In 13 Days, Bitcoin Snapshot: The First Blockchain Certificate of Deposit. Free - RichardHeart
http://hex.win
======
RichardHeart
Snapshot is on Dec 2nd 00:00 UTC. It has some cool innovations. We implemented
a neat solution to the preimage attack on Merkle trees described here
[https://en.wikipedia.org/wiki/Preimage_attack](https://en.wikipedia.org/wiki/Preimage_attack):
It's the First blockchain implementation of the CD, which is the 3rd most
popular product at a bank ($7.2T) in the USA and China alone.

It has the first chart of future market supply instead of total supply, and
people can thus time when their stakes will end to not occur the same day as a
whale perhaps, and reduce volatility.
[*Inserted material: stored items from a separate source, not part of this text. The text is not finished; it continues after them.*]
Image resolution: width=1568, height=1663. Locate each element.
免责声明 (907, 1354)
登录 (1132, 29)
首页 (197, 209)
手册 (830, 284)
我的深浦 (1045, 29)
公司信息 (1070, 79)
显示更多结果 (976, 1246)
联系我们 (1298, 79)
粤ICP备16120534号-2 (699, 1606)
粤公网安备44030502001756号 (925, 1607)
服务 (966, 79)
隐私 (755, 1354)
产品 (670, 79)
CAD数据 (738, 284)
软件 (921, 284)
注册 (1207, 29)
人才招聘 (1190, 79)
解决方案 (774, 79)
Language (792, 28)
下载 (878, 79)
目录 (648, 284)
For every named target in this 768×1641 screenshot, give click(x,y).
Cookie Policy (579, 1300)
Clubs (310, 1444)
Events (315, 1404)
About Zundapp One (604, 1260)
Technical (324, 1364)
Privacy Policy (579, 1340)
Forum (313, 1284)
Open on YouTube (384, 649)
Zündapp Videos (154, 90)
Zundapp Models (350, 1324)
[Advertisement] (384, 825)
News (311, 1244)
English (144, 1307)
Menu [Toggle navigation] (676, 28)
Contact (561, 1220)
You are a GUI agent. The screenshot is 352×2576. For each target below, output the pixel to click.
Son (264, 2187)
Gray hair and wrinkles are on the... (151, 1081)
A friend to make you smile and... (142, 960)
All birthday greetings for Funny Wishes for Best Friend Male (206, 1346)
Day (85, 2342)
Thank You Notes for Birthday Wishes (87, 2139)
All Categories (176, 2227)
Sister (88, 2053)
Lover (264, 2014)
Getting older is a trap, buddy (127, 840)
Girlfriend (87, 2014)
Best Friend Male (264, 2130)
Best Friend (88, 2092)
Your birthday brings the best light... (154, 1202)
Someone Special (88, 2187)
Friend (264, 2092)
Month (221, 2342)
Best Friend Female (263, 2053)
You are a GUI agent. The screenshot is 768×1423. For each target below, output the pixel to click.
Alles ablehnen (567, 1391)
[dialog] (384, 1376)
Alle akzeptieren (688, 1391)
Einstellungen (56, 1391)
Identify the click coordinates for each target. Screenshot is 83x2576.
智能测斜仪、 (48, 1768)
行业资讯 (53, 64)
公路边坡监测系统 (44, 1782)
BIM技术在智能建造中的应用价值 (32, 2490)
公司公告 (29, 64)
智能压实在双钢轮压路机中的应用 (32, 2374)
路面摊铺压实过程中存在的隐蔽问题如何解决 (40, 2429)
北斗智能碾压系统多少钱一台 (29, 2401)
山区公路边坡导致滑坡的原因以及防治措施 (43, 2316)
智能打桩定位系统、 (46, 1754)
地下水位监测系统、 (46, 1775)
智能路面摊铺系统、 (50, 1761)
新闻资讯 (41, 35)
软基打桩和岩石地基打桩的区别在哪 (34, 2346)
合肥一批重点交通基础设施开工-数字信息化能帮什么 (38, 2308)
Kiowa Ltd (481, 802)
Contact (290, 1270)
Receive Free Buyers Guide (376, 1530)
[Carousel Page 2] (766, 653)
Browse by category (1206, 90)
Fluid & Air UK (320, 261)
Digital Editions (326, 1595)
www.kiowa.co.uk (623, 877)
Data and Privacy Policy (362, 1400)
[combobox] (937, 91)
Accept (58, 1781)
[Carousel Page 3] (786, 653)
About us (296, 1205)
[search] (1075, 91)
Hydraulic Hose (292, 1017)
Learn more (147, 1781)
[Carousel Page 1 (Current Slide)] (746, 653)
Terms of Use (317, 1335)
There's some cool game theory in there
too.

My lead dev is busy making the wallet pretty I don't want to pull him off that
to make the code look good for github, so if you'd like to see the code it's
on the techspecs page, or I can add you to the gitLAB (where we actually do
our dev.)

We've had 3 audits done, 2 on the contract and one on the math. Chainsecurity
and CoinFabrik did them. I can't publish the Chainsecurity one because it's
still under NDA until final approval by both of us (we're cleaning up the
language.) I should have showed this to you guys earlier, as I believe Hacker
News is the best community of technicians in the world. I greatly value your
opinions on everything!